In 1854, the town of Comanche, Texas did not exist. Instead, this part of the state was referred to as Indian Territory by most people and as The North Leon River Country by state officials. It was in the year of 1854, that a Mr. Fleming invited his fifteen-year-old son, Mart, to travel with him from East Texas to Indian Territory in order to scope out the land. You see, the government was at that time offering acreage to those who would agree to settle here, and Mr. Fleming wanted to be sure of the type of land he would be receiving if he took the government up on its offer.
Having ridden across what was then considered prairie land and having decided that the land was indeed fertile, Mr. Fleming and young Mart began their journey back home. When night overtook them, father and son made camp in a small grove of live oak trees and were soon fast asleep.
Sometime in the night, Mart Fleming was awakened by what he thought was the sound of rolling thunder.

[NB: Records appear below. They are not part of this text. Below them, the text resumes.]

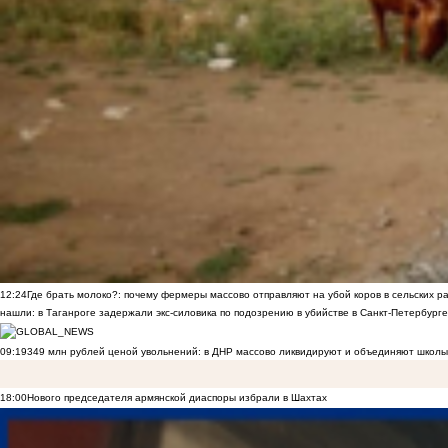
12:24
Где брать молоко?: почему фермеры массово отправляют на убой коров в сельских р
нашли: в Таганроге задержали экс-силовика по подозрению в убийстве в Санкт-Петербурге
09:19
349 млн рублей ценой увольнений: в ДНР массово ликвидируют и объединяют школы
18:00
Нового председателя армянской диаспоры избрали в Шахтах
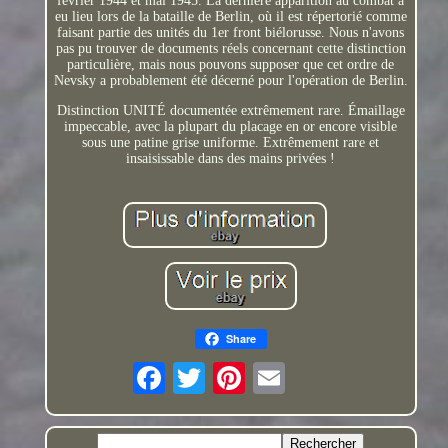
février 1944 et mai 1945. La dernière apparition au combat a
eu lieu lors de la bataille de Berlin, où il est répertorié comme
faisant partie des unités du 1er front biélorusse. Nous n'avons
pas pu trouver de documents réels concernant cette distinction
particulière, mais nous pouvons supposer que cet ordre de
Nevsky a probablement été décerné pour l'opération de Berlin.
Distinction UNITÉ documentée extrêmement rare. Émaillage
impeccable, avec la plupart du placage en or encore visible
sous une patine grise uniforme. Extrêmement rare et
insaisissable dans des mains privées !
Share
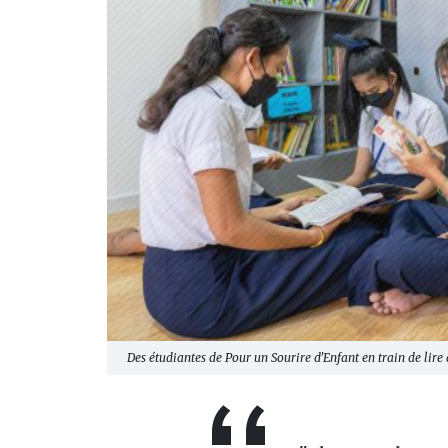
Des étudiantes de Pour un Sourire d'Enfant en train de lire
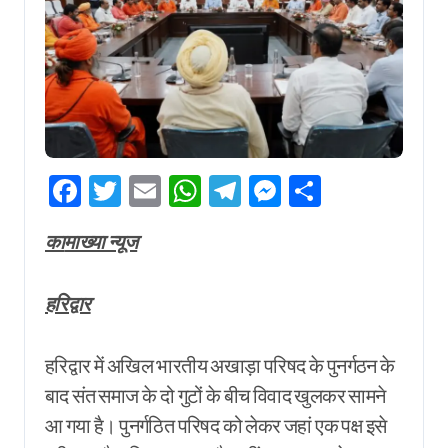
Facebook
Twitter
Email
WhatsApp
Telegram
Messenger
Share
कामाख्या न्यूज
हरिद्वार
हरिद्वार में अखिल भारतीय अखाड़ा परिषद के पुनर्गठन के
बाद संत समाज के दो गुटों के बीच विवाद खुलकर सामने
आ गया है। पुनर्गठित परिषद को लेकर जहां एक पक्ष इसे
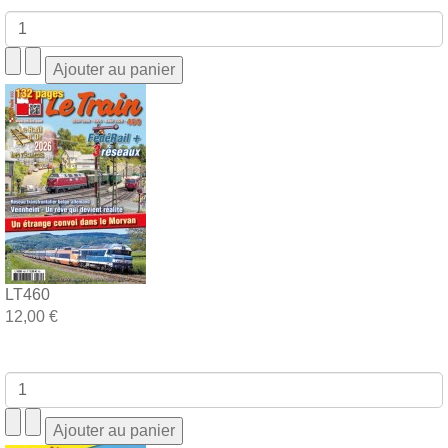
LT460
12,00 €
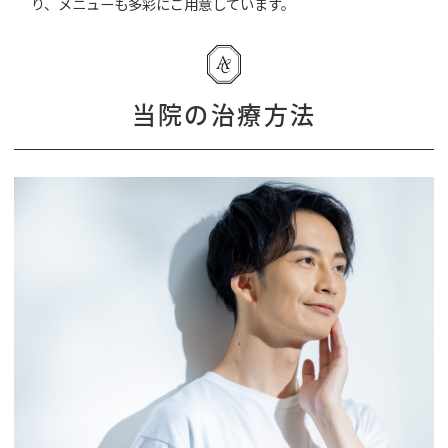
り、メニューも多彩にご用意しています。
当院の治療方法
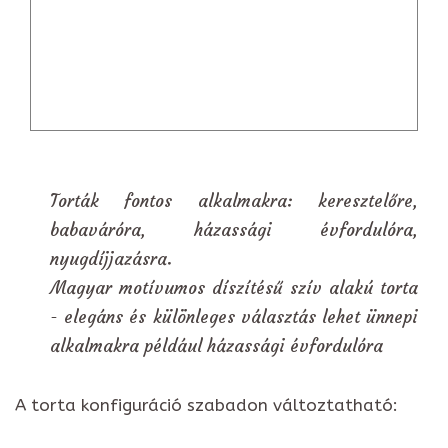
Torták fontos alkalmakra: keresztelőre,
babaváróra, házassági évfordulóra,
nyugdíjjazásra.
Magyar motívumos díszítésű szív alakú torta
- elegáns és különleges választás lehet ünnepi
alkalmakra például házassági évfordulóra
A torta konfiguráció szabadon változtatható:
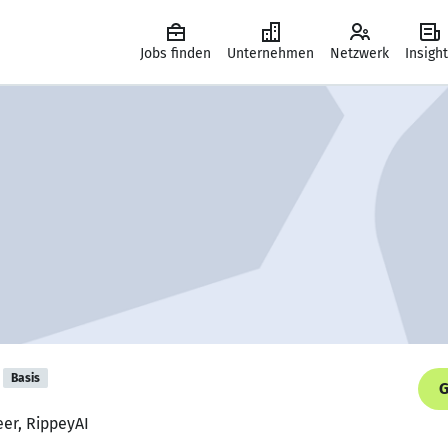
Jobs finden
Unternehmen
Netzwerk
Insigh
Basis
G
eer, RippeyAI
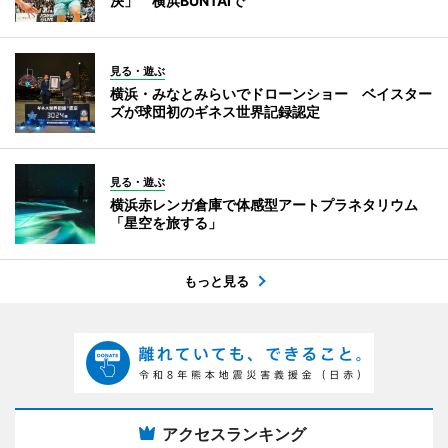
決」 横浜BUNTAIで
見る・遊ぶ
横浜・みなとみらいでドローンショー ベイスター
ズが球団初のギネス世界記録認定
見る・遊ぶ
横浜赤レンガ倉庫で体感型アートプラネタリウム
「星空を旅する」
もっと見る
アクセスランキング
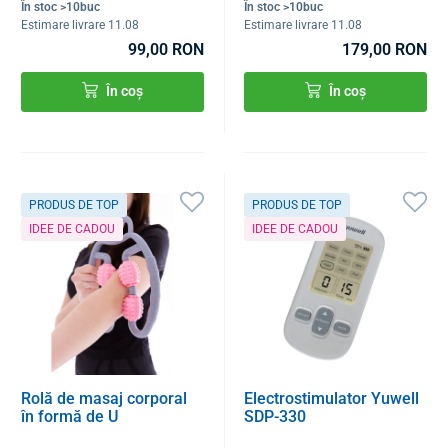
În stoc >10buc
În stoc >10buc
Estimare livrare 11.08
Estimare livrare 11.08
99,00 RON
179,00 RON
În coș
În coș
PRODUS DE TOP
PRODUS DE TOP
IDEE DE CADOU
IDEE DE CADOU
Rolă de masaj corporal
Electrostimulator Yuwell
în formă de U
SDP-330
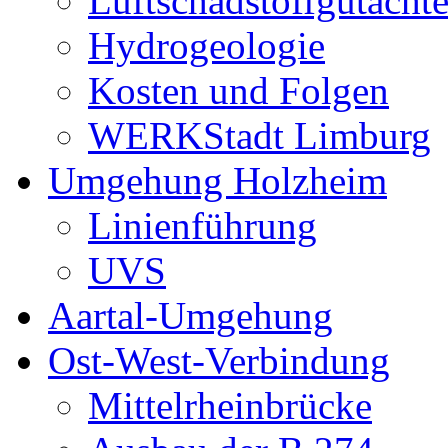
Luftschadstoffgutacht
Hydrogeologie
Kosten und Folgen
WERKStadt Limburg
Umgehung Holzheim
Linienführung
UVS
Aartal-Umgehung
Ost-West-Verbindung
Mittelrheinbrücke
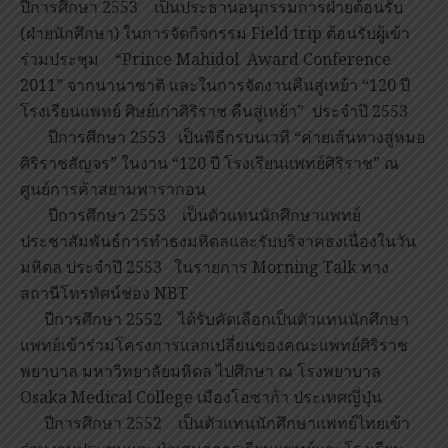
ปีการศึกษา 2553 เป็นประธานอนุกรรมการฝ่ายต้อนรับ
(ฝ่ายนักศึกษา) ในการจัดกิจกรรม Field trip ต้อนรับผู้เข้า
ร่วมประชุม “Prince Mahidol Award Conference
2011” จากนานาชาติ และในการจัดงานคืนสู่เหย้า “120 ปี
โรงเรียนแพทย์ ศิษย์เก่าศิริราช คืนสู่เหย้า” ประจำปี 2553
ปีการศึกษา 2553 เป็นพิธีกรบนเวที “ค่ายเส้นทางสู่หมอ
ศิริราชสัญจร” ในงาน “120 ปี โรงเรียนแพทย์ศิริราช” ณ
ศูนย์การค้าสยามพารากอน
ปีการศึกษา 2553 เป็นตัวแทนนักศึกษาแพทย์
ประชาสัมพันธ์การทำธงมหิดลและรับบริจาคธงเนื่องในวัน
มหิดล ประจำปี 2553 ในรายการ Morning Talk ทาง
สถานีโทรทัศน์ช่อง NBT
ปีการศึกษา 2552 ได้รับคัดเลือกเป็นตัวแทนนักศึกษา
แพทย์เข้าร่วมโครงการแลกเปลี่ยนของคณะแพทย์ศิริราช
พยาบาล มหาวิทยาลัยมหิดล ไปศึกษา ณ โรงพยาบาล
Osaka Medical College เมืองโอซาก้า ประเทศญี่ปุ่น
ปีการศึกษา 2552 เป็นตัวแทนนักศึกษาแพทย์ไทยเข้า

By the time the boy realized that the sound he was hearing was actually screaming Comanche bearing down upon him, he only had time to dive behind the nearest oak as the Indians raced by. By the light of day, Mart realized that the very tree that had sheltered him had been riddled with arrows. He collected the arrows and took them home with him so that his friends would believe him when he told his wild tale.

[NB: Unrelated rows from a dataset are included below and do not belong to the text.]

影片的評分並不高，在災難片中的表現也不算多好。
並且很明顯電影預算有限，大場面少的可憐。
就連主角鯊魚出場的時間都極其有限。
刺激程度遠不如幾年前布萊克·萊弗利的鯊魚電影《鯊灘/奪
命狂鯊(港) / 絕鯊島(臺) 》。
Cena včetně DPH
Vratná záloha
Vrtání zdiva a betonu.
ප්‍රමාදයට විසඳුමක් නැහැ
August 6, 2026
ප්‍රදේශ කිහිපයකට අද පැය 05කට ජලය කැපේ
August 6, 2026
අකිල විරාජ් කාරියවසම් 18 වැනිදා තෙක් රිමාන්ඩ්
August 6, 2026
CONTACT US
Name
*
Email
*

Although Mart’s family eventually located to what today is Comanche County, Mart himself did not take up residence in the county until 1872. Eventually, he became something of a character and quite possibly the most beloved citizen in Comanche. And, as they always do, the years passed.
By 1912, Mart Fleming was an old man by the standards of the day, and the entire town referred to him as Uncle Mart. He owned a butcher shop in the building that today houses Goodson’s Insurance on the south side of the square and from there, he could look right out of his front door and gaze upon his old friend, the tree that had once saved his life. It was in this same year that officials decided that the town of Comanche needed a new look if it was to meet the modern standards of the day.

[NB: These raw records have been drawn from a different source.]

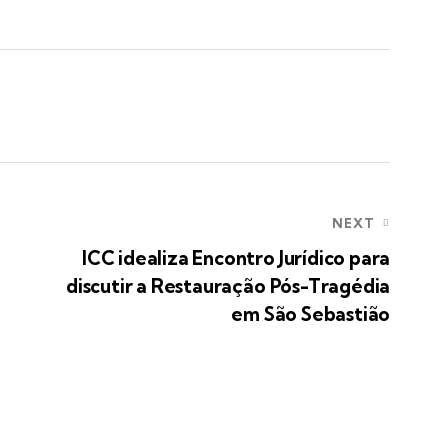
NEXT
ICC idealiza Encontro Jurídico para
discutir a Restauração Pós-Tragédia
em São Sebastião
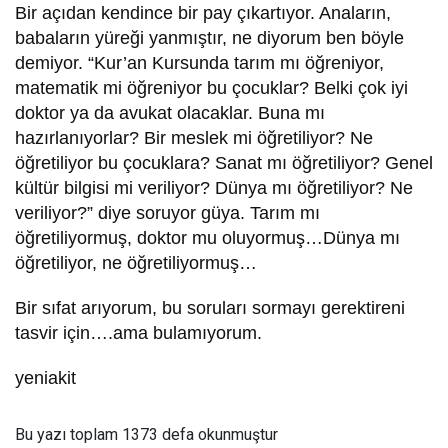
Bir açıdan kendince bir pay çıkartıyor. Anaların,
babaların yüreği yanmıştır, ne diyorum ben böyle
demiyor. “Kur’an Kursunda tarım mı öğreniyor,
matematik mi öğreniyor bu çocuklar? Belki çok iyi
doktor ya da avukat olacaklar. Buna mı
hazırlanıyorlar? Bir meslek mi öğretiliyor? Ne
öğretiliyor bu çocuklara? Sanat mı öğretiliyor? Genel
kültür bilgisi mi veriliyor? Dünya mı öğretiliyor? Ne
veriliyor?” diye soruyor güya. Tarım mı
öğretiliyormuş, doktor mu oluyormuş…Dünya mı
öğretiliyor, ne öğretiliyormuş…
Bir sıfat arıyorum, bu soruları sormayı gerektireni
tasvir için….ama bulamıyorum.
yeniakit
Bu yazı toplam 1373 defa okunmuştur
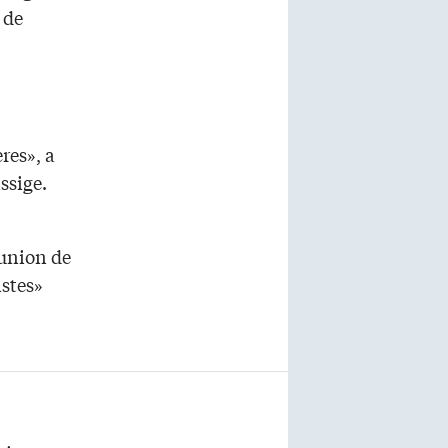
 de
res», a
ssige.
éunion de
istes»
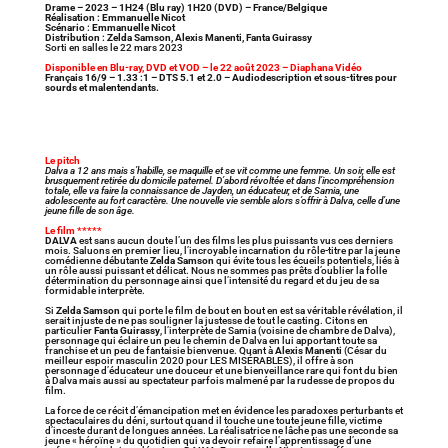
Drame – 2023 – 1H24 (Blu ray) 1H20 (DVD) – France/Belgique
Réalisation : Emmanuelle Nicot
Scénario : Emmanuelle Nicot
Distribution : Zelda Samson, Alexis Manenti, Fanta Guirassy
Sorti en salles le 22 mars 2023
Disponible en Blu-ray, DVD et VOD – le 22 août 2023 – Diaphana Vidéo
Français 16/9 – 1.33 :1 – DTS 5.1 et 2.0 – Audiodescription et sous-titres pour
sourds et malentendants.
Le pitch
Dalva a 12 ans mais s’habille, se maquille et se vit comme une femme. Un soir, elle est
brusquement retirée du domicile paternel. D’abord révoltée et dans l’incompréhension
totale, elle va faire la connaissance de Jayden, un éducateur, et de Samia, une
adolescente au fort caractère. Une nouvelle vie semble alors s’offrir à Dalva, celle d’une
jeune fille de son âge.
Le film *****
DALVA
est sans aucun doute l’un des films les plus puissants vus ces derniers
mois. Saluons en premier lieu, l’incroyable incarnation du rôle-titre par la jeune
comédienne débutante
Zelda Samson
qui évite tous les écueils potentiels, liés à
un rôle aussi puissant et délicat. Nous ne sommes pas prêts d’oublier la folle
détermination du personnage ainsi que l’intensité du regard et du jeu de sa
formidable interprète.
Si
Zelda Samson
qui porte le film de bout en bout en est sa véritable révélation, il
serait injuste de ne pas souligner la justesse de tout le casting. Citons en
particulier
Fanta Guirassy
, l’interprète de Samia (voisine de chambre de Dalva),
personnage qui éclaire un peu le chemin de Dalva en lui apportant toute sa
franchise et un peu de fantaisie bienvenue. Quant à
Alexis Manenti
(César du
meilleur espoir masculin 2020 pour LES MISÉRABLES), il offre à son
personnage d’éducateur une douceur et une bienveillance rare qui font du bien
à Dalva mais aussi au spectateur parfois malmené par la rudesse de propos du
film.
La force de ce récit d’émancipation met en évidence les paradoxes perturbants et
spectaculaires du déni, surtout quand il touche une toute jeune fille, victime
d’inceste durant de longues années. La réalisatrice ne lâche pas une seconde sa
jeune « héroïne » du quotidien qui va devoir refaire l’apprentissage d’une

After much discussion, it was decided by a judge’s decree that all of the trees still standing inside the courthouse square were to be cut down in order to create more room. Well, when Mart heard this, he went running to the courthouse. He argued with the judge and with anyone else who would listen; however, although they loved Uncle Mart, they thought he was acting like an old man. After all, it was 1912, and everyone wanted Progress…you know, the kind with a capital P.
Finally, it was time. It is said that the workers wouldn’t even look at Uncle Mart’s tree until it was the last one standing. Then, as they turned toward the oak, Mart Fleming stepped out from behind it with his old buffalo gun over his arm.
“Going somewhere, boys?” Mart was heard to ask.
The men stopped, stunned that this gentle giant of the community was standing in front of them with a gun! The men tried to explain to the old man that they had no choice, that the judge had ordered them to carry out the deed.
“You ain’t fixin’ to touch this tree lessen you plan to move me first,” Uncle Mart said in a clear voice.
After trying to reason with their old friend, the men turned and ran to the courthouse, quickly telling the judge of their predicament. It didn’t take long for the judge to decide that the tree could stay, going so far as to officially name it the Fleming Oak, after Uncle Mart, of course.
Through the years this tree has been accused of being a hanging tree, playing a part in some of Comanche’s darkest history. There is, however, absolutely no evidence to support these claims, and today the Fleming Oak continues to stand tall and proud over the little courthouse known as Old Cora on the southwest corner of the courthouse square.
Be sure to look across the street to the south when you visit Uncle Mart’s tree. The building that is now Goodson’s Insurance once housed Mart’s butcher shop, making it easy for him to keep an eye on his tree.